The nervous system and immune system have broad and overlapping distributions in the body, and interactions of these ubiquitous systems are central to the field of neuroimmunology. Over the past two decades, there has been explosive growth in our understanding of neuroanatomical, cellular, and molecular mechanisms that mediate central modulation of immune functions through the autonomic nervous system. A major catalyst for growth in this field was the discovery that vagal nerve stimulation (VNS) caused a prominent attenuation of the systemic inflammatory response evoked by endotoxin in experimental animals. This effect was mediated by acetylcholine (ACh) stimulation of nicotinic receptors on splenic macrophages. Hence, the circuit was dubbed the “cholinergic anti-inflammatory pathway”. Subsequent work identified the α7 nicotinic ACh receptor (α7nAChR) as the crucial target for attenuation of pro-inflammatory cytokine release from macrophages and dendritic cells. Further investigation made the important discovery that cholinergic T cells within the spleen and not cholinergic nerve cells were the source of ACh that stimulated α7 receptors on splenic macrophages. Given the important role that inflammation plays in numerous disease processes, cholinergic anti-inflammatory mechanisms are under intensive investigation from a basic science perspective and in translational studies of animal models of diseases such as inflammatory bowel disease and rheumatoid arthritis. This basic work has already fostered several clinical trials examining the efficacy of VNS and cholinergic therapeutics in human inflammatory diseases. This review provides an overview of basic and translational aspects of the cholinergic anti-inflammatory response and relevant pharmacology of drugs acting at the α7nAChR.

神经系统和免疫系统在人体中分布广泛且重叠，这些无处不在的系统之间的相互作用是神经免疫学领域的核心。

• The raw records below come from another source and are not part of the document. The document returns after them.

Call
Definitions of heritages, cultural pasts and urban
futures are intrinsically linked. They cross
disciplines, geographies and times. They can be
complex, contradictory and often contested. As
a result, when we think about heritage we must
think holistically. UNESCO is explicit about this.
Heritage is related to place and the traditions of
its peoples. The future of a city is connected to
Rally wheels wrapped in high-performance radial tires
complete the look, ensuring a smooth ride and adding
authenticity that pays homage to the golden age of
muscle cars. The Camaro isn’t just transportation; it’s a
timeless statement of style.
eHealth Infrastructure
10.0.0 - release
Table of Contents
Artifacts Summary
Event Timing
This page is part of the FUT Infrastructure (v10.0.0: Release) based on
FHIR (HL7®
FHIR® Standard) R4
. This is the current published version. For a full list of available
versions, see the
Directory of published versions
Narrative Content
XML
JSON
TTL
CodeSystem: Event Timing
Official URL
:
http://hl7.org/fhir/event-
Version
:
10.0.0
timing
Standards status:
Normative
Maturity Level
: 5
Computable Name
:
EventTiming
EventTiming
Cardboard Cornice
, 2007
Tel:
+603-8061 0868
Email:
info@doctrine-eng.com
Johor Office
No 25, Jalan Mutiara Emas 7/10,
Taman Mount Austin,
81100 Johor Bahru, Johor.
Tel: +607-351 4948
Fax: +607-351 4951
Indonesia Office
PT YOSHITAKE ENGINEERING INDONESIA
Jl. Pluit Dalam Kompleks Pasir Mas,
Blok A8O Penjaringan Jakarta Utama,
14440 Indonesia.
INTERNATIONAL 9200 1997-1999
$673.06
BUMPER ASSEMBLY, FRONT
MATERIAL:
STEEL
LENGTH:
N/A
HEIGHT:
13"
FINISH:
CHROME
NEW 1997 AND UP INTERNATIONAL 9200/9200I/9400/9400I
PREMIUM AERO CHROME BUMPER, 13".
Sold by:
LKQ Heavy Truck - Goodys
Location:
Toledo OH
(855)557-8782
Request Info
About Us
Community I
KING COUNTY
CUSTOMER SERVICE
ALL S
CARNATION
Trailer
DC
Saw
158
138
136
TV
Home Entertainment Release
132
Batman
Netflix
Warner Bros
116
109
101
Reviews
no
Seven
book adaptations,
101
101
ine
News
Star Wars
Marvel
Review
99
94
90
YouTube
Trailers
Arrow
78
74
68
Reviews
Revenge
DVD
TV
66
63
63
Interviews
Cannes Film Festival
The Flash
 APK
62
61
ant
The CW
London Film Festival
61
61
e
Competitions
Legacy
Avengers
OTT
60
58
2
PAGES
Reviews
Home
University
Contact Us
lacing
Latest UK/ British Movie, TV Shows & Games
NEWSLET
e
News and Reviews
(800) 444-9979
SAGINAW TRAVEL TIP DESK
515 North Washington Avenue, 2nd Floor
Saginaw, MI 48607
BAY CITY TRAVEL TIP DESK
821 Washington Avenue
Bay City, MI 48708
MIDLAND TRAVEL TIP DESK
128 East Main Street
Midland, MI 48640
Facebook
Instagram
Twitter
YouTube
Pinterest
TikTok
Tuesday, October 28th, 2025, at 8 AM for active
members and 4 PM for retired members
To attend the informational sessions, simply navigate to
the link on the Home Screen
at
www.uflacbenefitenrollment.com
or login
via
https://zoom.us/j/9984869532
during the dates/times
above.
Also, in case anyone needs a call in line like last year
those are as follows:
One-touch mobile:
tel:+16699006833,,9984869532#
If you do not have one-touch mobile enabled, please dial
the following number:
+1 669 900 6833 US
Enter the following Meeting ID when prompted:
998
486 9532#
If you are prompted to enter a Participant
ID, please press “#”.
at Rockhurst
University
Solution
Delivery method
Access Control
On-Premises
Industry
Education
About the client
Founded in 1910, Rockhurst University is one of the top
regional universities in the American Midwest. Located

在过去的二十年中，我们对神经解剖，细胞和分子机制的理解有了爆炸性增长，这些机制通过自主神经系统介导免疫功能的中央调节。在该领域中生长的主要催化剂是发现迷走神经刺激（VNS）引起实验动物内毒素引起的全身炎症反应的显着减弱。这种作用是通过乙酰胆碱（ACh）刺激脾巨噬细胞上的烟碱样受体而介导的。因此，该回路被称为“胆碱能抗炎途径”。随后的工作确定了α7烟碱型ACh受体（α7nAChR）是减轻巨噬细胞和树突状细胞促炎性细胞因子释放的关键靶标。进一步的研究得出了重要发现，即脾脏中的胆碱能T细胞而非胆碱能神经细胞是刺激脾脏巨噬细胞上的α7受体的ACh的来源。鉴于炎症在许多疾病过程中起着重要作用，从基础科学的角度以及在对诸如炎症性肠病和类风湿性关节炎等疾病的动物模型的转化研究中，对胆碱能抗炎机制进行了深入研究。这项基础工作已经促进了几项临床试验，以检验VNS和胆碱能疗法在人类炎症性疾病中的功效。